What this task involves – A verbatim copy of the listing is the expected output.

Collected data –

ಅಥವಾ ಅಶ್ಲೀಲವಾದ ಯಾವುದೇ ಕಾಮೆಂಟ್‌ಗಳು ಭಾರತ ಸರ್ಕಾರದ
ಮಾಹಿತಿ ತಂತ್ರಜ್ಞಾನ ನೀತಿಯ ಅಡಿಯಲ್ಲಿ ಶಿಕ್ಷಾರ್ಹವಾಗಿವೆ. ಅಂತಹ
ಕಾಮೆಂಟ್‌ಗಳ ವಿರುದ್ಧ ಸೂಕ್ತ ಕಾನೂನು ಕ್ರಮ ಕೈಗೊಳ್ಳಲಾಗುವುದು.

Final answer –
ಅಥವಾ ಅಶ್ಲೀಲವಾದ ಯಾವುದೇ ಕಾಮೆಂಟ್‌ಗಳು ಭಾರತ ಸರ್ಕಾರದ
ಮಾಹಿತಿ ತಂತ್ರಜ್ಞಾನ ನೀತಿಯ ಅಡಿಯಲ್ಲಿ ಶಿಕ್ಷಾರ್ಹವಾಗಿವೆ. ಅಂತಹ
ಕಾಮೆಂಟ್‌ಗಳ ವಿರುದ್ಧ ಸೂಕ್ತ ಕಾನೂನು ಕ್ರಮ ಕೈಗೊಳ್ಳಲಾಗುವುದು.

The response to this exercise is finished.